Le Conseil de sécurité de l'ONU reste divisé sur la position à adopter après les élections présidentielles en RDC, un scrutin remporté par Félix Tshisekedi, selon les résultats communiqués par les autorités congolaises.

Pour l'instant, une position commune se dégage dans le chef des Etats-membres de l'Union européenne, des Etats-Unis et de l'Afrique du Sud. La position de la Belgique s'inscrit dans le cadre européen. Et ce lundi, le chef de la diplomatie belge a fait le point. Selon Didier Reynders, il faut de la "transparence" c'est-à-dire, qu'il faut procéder à la "publication des procès-verbaux", ce qui signifie "presque la la même chose" qu'un recomptage des voix. Ce lundi deux organisations africaines ont plaidé dans le sens d'un recomptage: la Communauté de développement de l'Afrique australe (SADC), présidée par le président zambien Edgar Lungu, et la Conférence internationale sur la région des Grands Lacs (CIRGL), présidée par le président de la République du Congo (Brazzaville), Denis Sassou Nguesso.

"Ce qu'il faut retenir, c'est la participation massive des Congolais à ces élections dont la crédibilité ne pourra être reconnue que par les Congolais eux-mêmes." Didier Reynders Ministre des Affaires étrangères

Pour Didier Reynders, il s'agit de rendre possible une "vérification", de s'assurer que chaque vote émis par les électeurs congolais "corresponde" bien au résultat. Cette vérification doit pouvoir être réalisée non seulement par la Commission Electorale Nationale Indépendante (Ceni) de la République démocratique du Congo, mais également, à présent, par d'autres instances dont la Cour constitutionnelle.

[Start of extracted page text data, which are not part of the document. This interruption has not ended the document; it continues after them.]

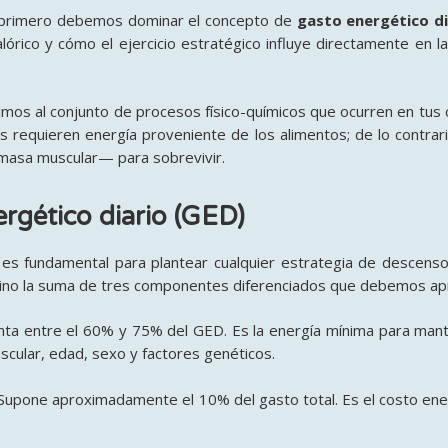
 primero debemos dominar el concepto de
gasto energético di
rico y cómo el ejercicio estratégico influye directamente en la
s al conjunto de procesos físico-químicos que ocurren en tus cé
s requieren energía proveniente de los alimentos; de lo contrari
 masa muscular— para sobrevivir
.
ergético diario (GED)
 es fundamental para plantear cualquier estrategia de descens
sino la suma de tres componentes diferenciados que debemos apr
ta entre el 60% y 75% del GED
. Es la energía mínima para man
scular, edad, sexo y factores genéticos
.
Supone aproximadamente el 10% del gasto total
. Es el costo en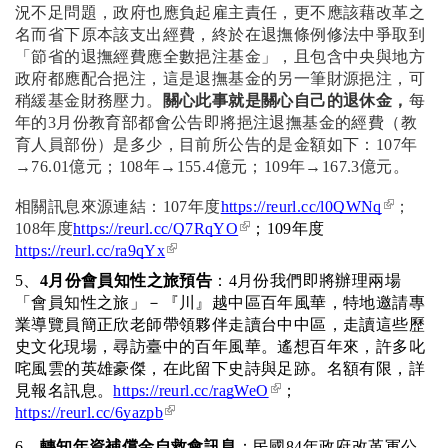
況不足問題，政府也應負起雇主責任，更不應該藉改革之
名而省下原本該支出經費，終於在退撫條例修法中爭取到
「節省的退撫經費應全數挹注基金」，且包含中央與地方
政府都應配合挹注，這是退撫基金的另一筆財源挹注，可
稍緩基金財務壓力。
關心此事就是關心自己的退休金，
每
年的3月份教育部都會公告即將挹注退撫基金的經費（教
育人員部份）是多少，目前所公告的是金額如下：107年
→76.01億元；108年→155.4億元；109年→167.3億元。
(link is
相關訊息來源連結：107年度
https://reurl.cc/l0QWNq
；
externa
(link is external)
108年度
https://reurl.cc/Q7RqYO
；109年度
(link is external)
https://reurl.cc/ra9qYx
5、
4月份會員知性之旅預告
：4月份我們即將辦理兩場
「會員知性之旅」－『川』越中區百年風華，特地邀請專
業導覽員簡正欣老師帶領夥伴走讀台中中區，走讀這些歷
史文化現場，尋訪臺中的百年風華。遙想百年來，許多叱
咤風雲的英雄豪傑，在此留下史詩與足跡。名額有限，詳
(link is external)
見報名訊息。
https://reurl.cc/ragWeO
；
(link is external)
https://reurl.cc/6yazpb
6、
轉知年資補償金自救會訊息
：民國84年政府改革軍公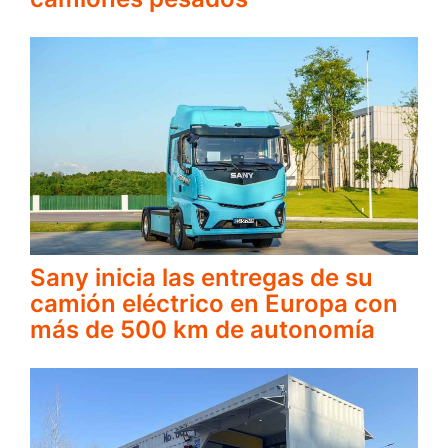
Sany inicia las entregas de su
camión eléctrico en Europa con
más de 500 km de autonomía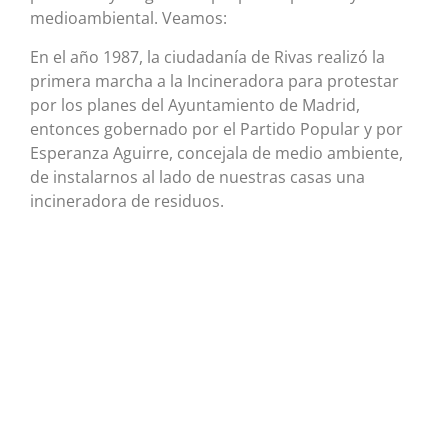
medioambiental. Veamos:
En el año 1987, la ciudadanía de Rivas realizó la
primera marcha a la Incineradora para protestar
por los planes del Ayuntamiento de Madrid,
entonces gobernado por el Partido Popular y por
Esperanza Aguirre, concejala de medio ambiente,
de instalarnos al lado de nuestras casas una
incineradora de residuos.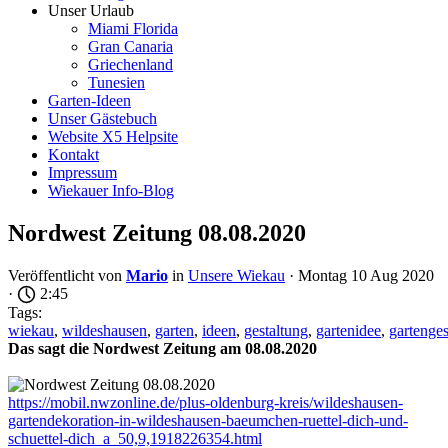
Unser Urlaub
Miami Florida
Gran Canaria
Griechenland
Tunesien
Garten-Ideen
Unser Gästebuch
Website X5 Helpsite
Kontakt
Impressum
Wiekauer Info-Blog
Nordwest Zeitung 08.08.2020
Veröffentlicht von
Mario
in
Unsere Wiekau
· Montag 10 Aug 2020
·
2:45
Tags:
wiekau
,
wildeshausen
,
garten
,
ideen
,
gestaltung
,
gartenidee
,
gartenges
Das sagt die Nordwest Zeitung am 08.08.2020
https://mobil.nwzonline.de/plus-oldenburg-kreis/wildeshausen-
gartendekoration-in-wildeshausen-baeumchen-ruettel-dich-und-
schuettel-dich_a_50,9,1918226354.html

La Cour constitutionnelle a en effet été saisie d'une requête émanant du candidat de l'opposition Martin Fayulu. Selon les résultats de la Ceni congolaise, il a récolté 34,8% des suffrages contre 38,57% pour l'autre opposant au régime Kabila, Félix Tshisekedi. Martin Fayulu a dénoncé un "putsch électoral" du président sortant avec la "complicité" de M. Tshisekedi, et revendiqué la victoire avec 61% des voix. Il a déposé vendredi un recours devant la Cour constitutionnelle, qui a depuis huit jours pour l'examiner.

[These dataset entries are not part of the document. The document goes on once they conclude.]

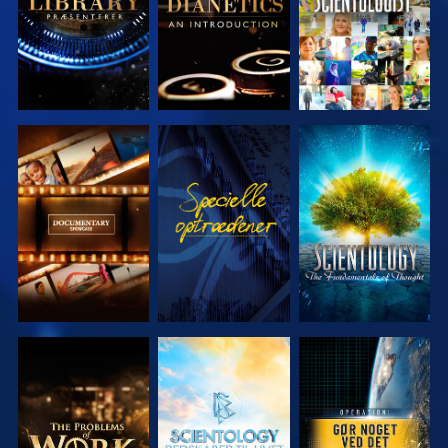
UDFORSK
SE
UDFORSK
SERIEN
SERIEN
UDFORSK
UDFORSK
SE
SERIEN
SERIEN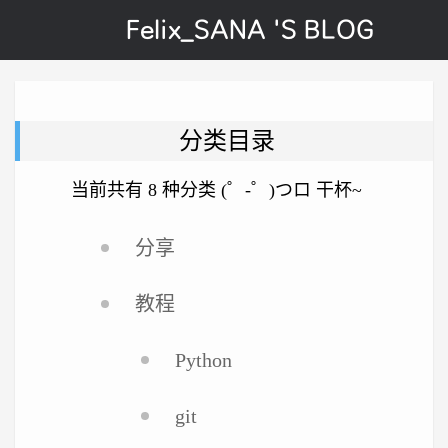
Felix_SANA 'S BLOG
分类目录
当前共有 8 种分类 (゜-゜)つロ 干杯~
分享
教程
Python
git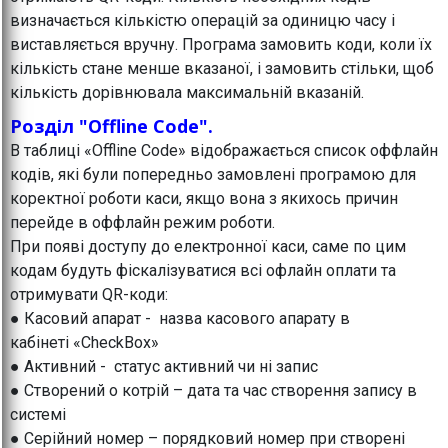
визначається кількістю операцій за одиницю часу і
виставляється вручну. Програма замовить коди, коли їх
кількість стане менше вказаної, і замовить стільки, щоб
кількість дорівнювала максимальній вказаній.
Розділ "Offline Code".
В таблиці «Offline Code» відображається список оффлайн
кодів, які були попередньо замовлені програмою для
коректної роботи каси, якщо вона з якихось причин
перейде в оффлайн режим роботи.
При появі доступу до електронної каси, саме по цим
кодам будуть фіскалізуватися всі офлайн оплати та
отримувати QR-коди:
● Касовий апарат - назва касового апарату в
кабінеті «CheckBox»
● Активний - статус активний чи ні запис
● Створений о котрій – дата та час створення запису в
системі
● Серійний номер – порядковий номер при створені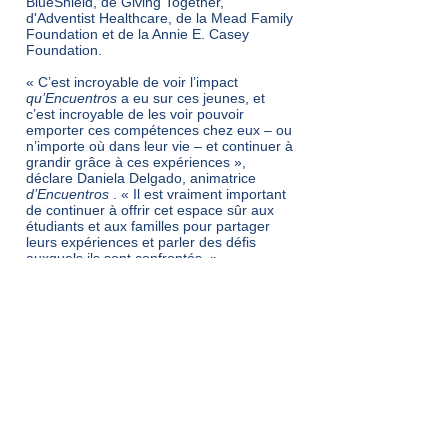
BlueShield, de Giving Together,
d'Adventist Healthcare, de la Mead Family
Foundation et de la Annie E. Casey
Foundation.
« C’est incroyable de voir l’impact
qu’Encuentros
a eu sur ces jeunes, et
c’est incroyable de les voir pouvoir
emporter ces compétences chez eux – ou
n’importe où dans leur vie – et continuer à
grandir grâce à ces expériences »,
déclare Daniela Delgado, animatrice
d’Encuentros
. « Il est vraiment important
de continuer à offrir cet espace sûr aux
étudiants et aux familles pour partager
leurs expériences et parler des défis
auxquels ils sont confrontés. »
Dos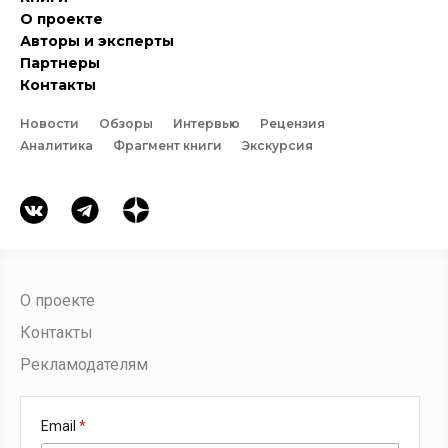
О проекте
Авторы и эксперты
Партнеры
Контакты
Новости
Обзоры
Интервью
Рецензия
Аналитика
Фрагмент книги
Экскурсия
О проекте
Контакты
Рекламодателям
Email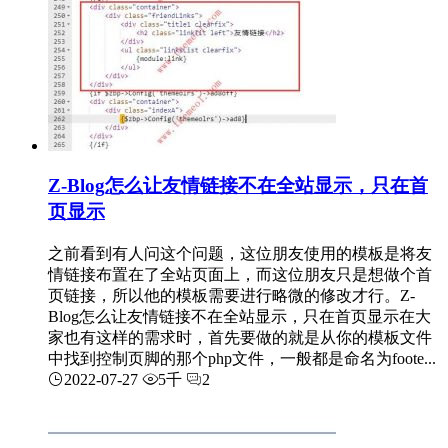
Z-Blog怎么让友情链接不在全站显示，只在首
页显示
之前看到有人问这个问题，这位朋友使用的模板是将友
情链接布置在了全站页面上，而这位朋友只是想做个首
页链接，所以他的模板需要进行略微的修改才行。Z-
Blog怎么让友情链接不在全站显示，只在首页显示在大
家也有这样的需求时，首先要做的就是从你的模板文件
中找到控制页脚的那个php文件，一般都是命名为foote...
2022-07-27
5千
2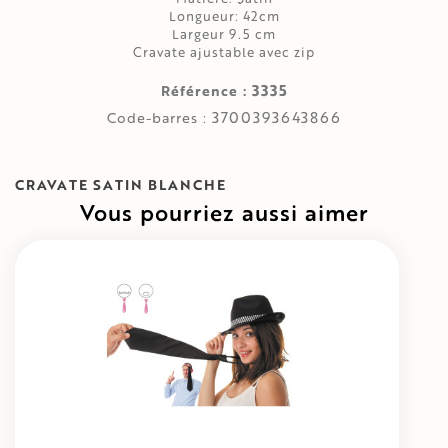
Longueur: 42cm
Largeur 9.5 cm
Cravate ajustable avec zip
3335
Référence :
3700393643866
Code-barres :
CRAVATE SATIN BLANCHE
Vous pourriez aussi aimer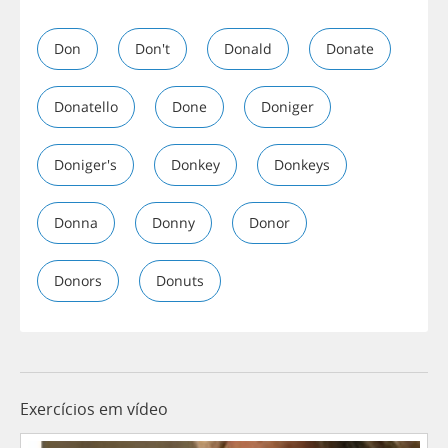
Don
Don't
Donald
Donate
Donatello
Done
Doniger
Doniger's
Donkey
Donkeys
Donna
Donny
Donor
Donors
Donuts
Exercícios em vídeo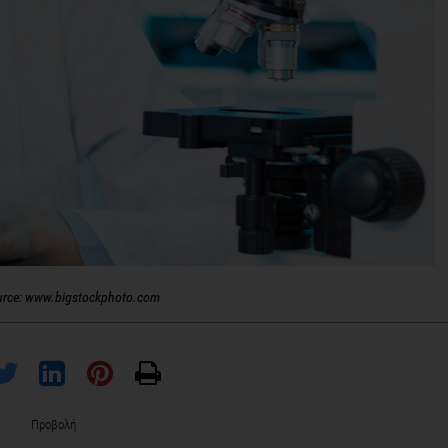
urce: www.bigstockphoto.com
Προβολή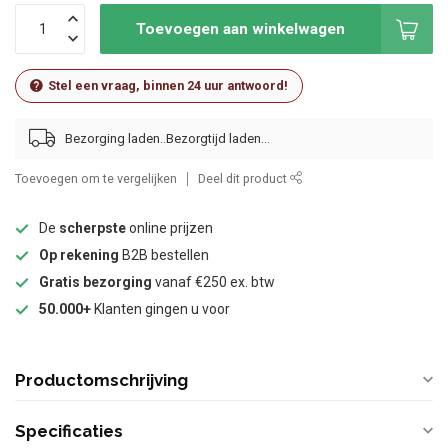
Toevoegen aan winkelwagen
Stel een vraag, binnen 24 uur antwoord!
Bezorging laden..
Toevoegen om te vergelijken
Deel dit product
De
scherpste
online prijzen
Op rekening
B2B bestellen
Gratis bezorging
vanaf €250 ex. btw
50.000+
Klanten gingen u voor
Productomschrijving
Specificaties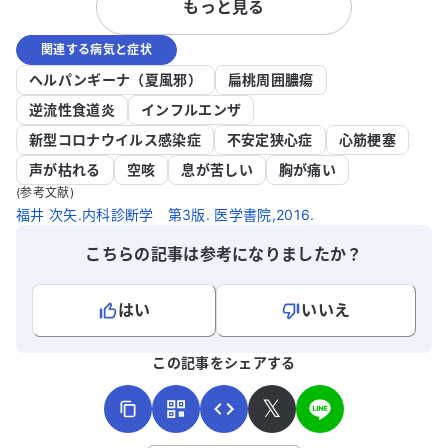
もっと見る
いと考えています。 この状況でどのように
りますが、再
対処すれば良いのか、アドバイスをいただ
日目にかか
関連する病気と症状
けると助かります。併用についての安全性
音を確認した
や、症状を和らげるための方法について教
日目の朝は3
ヘルパンギーナ（夏風邪）
扁桃周囲膿瘍
えていただければ幸いです。
仕事に行き
逆流性食道炎
インフルエンザ
がり、帰宅
新型コロナウイルス感染症
不安定狭心症
心筋梗塞
応しましたが
があります
声が枯れる
空咳
息が苦しい
胸が痛い
ればよいの
(参考文献)
助かります
福井 次矢.内科診断学 第3版. 医学書院,2016.
るように感
こちらの記事は参考になりましたか？
いです。
はい
いいえ
よろしければ、ご意見・ご感想をお寄せください。
この記事をシェアする
𝕏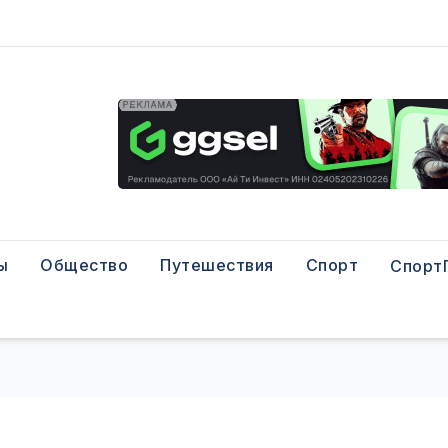
ы
Общество
Путешествия
Спорт
Спорт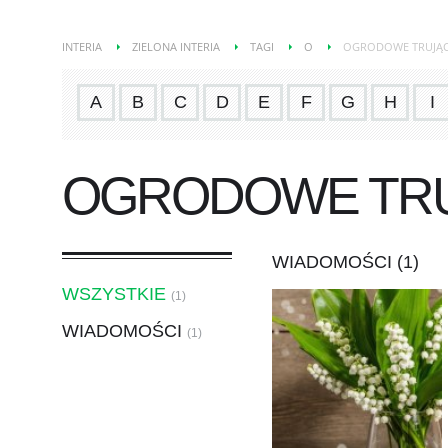
INTERIA
ZIELONA INTERIA
TAGI
O
OGRODOWE TRUJĄC
A
B
C
D
E
F
G
H
I
OGRODOWE TRU
WIADOMOŚCI (1)
WSZYSTKIE
(1)
WIADOMOŚCI
(1)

Le ministre Reynders s'est inquiété des mesures prises pendant le scrutin et qui restent toujours d'applications. Il incombe à présent de rouvrir l'espace public en rendant l'accès à internet et aux SMS libre, de manière notamment à ce que les médias puissent fonctionner, a indiqué Didier Reynders.

Pour lui, les côtés sombres de cette élection, les moments d'hésitation lors de la publication des résultats, ne doivent toutefois pas occulter le fait que la population s'est rendue massivement à des élections dont la crédibilité ne pourra être reconnue que par les Congolais eux-mêmes, conclut le ministre des Affaires étrangères.